(Stored data entries)
==========
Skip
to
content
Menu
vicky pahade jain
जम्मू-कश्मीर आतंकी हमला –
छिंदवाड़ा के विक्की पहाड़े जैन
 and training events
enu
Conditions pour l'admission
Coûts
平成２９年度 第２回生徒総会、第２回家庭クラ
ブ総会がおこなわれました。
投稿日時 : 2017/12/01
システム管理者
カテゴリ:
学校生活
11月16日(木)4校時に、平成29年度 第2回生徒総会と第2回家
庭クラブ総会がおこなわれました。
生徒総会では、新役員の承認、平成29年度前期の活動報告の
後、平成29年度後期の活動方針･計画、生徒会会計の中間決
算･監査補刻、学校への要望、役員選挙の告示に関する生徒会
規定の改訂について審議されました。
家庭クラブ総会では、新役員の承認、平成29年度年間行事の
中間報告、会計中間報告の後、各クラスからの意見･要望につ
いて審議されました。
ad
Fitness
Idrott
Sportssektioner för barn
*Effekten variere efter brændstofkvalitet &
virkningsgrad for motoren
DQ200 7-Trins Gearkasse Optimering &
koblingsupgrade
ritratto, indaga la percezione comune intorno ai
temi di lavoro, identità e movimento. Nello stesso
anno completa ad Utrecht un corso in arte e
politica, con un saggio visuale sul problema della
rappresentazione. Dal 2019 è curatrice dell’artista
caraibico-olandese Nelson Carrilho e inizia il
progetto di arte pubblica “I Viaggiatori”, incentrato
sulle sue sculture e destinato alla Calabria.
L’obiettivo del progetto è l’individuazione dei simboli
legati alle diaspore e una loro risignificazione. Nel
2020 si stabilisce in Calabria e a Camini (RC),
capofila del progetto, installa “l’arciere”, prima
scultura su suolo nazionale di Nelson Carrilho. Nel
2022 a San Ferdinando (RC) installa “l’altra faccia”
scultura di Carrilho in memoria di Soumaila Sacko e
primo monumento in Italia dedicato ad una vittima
==========
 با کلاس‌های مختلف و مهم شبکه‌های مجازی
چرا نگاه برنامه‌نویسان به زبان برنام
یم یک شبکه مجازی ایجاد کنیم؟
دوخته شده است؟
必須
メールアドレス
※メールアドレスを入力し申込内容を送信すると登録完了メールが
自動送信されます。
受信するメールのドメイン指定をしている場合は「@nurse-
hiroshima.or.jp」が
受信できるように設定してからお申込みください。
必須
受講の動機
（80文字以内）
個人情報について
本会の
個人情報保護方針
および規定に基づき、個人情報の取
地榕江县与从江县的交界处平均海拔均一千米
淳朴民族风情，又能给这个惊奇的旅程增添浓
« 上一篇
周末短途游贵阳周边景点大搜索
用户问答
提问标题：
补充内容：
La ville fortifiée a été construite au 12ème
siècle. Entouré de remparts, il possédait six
==========
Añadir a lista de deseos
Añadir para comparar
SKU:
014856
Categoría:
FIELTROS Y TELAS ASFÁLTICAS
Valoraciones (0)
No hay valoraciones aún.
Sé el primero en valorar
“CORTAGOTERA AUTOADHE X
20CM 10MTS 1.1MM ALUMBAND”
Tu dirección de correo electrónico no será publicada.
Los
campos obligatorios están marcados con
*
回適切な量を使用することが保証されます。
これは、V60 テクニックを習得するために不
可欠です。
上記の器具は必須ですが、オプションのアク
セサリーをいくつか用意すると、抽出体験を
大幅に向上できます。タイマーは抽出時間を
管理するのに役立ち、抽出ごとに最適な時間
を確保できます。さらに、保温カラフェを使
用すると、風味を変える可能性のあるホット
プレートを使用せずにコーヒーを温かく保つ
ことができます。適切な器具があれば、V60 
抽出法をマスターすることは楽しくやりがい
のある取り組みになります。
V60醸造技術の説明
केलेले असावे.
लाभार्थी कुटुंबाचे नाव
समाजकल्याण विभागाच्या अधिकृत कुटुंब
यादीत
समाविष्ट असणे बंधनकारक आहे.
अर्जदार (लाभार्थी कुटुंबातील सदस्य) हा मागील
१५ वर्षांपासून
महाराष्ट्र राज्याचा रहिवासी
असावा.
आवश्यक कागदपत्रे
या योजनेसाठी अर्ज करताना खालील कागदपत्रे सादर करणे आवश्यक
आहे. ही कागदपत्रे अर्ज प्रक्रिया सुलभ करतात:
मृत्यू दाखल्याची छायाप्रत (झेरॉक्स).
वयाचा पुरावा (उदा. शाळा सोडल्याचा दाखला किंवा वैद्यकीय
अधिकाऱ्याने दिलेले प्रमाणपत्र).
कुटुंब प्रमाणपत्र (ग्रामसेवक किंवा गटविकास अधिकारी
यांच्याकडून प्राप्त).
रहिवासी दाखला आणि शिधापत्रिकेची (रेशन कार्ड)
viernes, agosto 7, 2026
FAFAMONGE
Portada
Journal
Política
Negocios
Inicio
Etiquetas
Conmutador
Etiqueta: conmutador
==========
■ Assigned task: Read the entries and pick out all lines that include the word "arte".

■ Exercise output:
anno completa ad Utrecht un corso in arte e
progetto di arte pubblica “I Viaggiatori”, incentrato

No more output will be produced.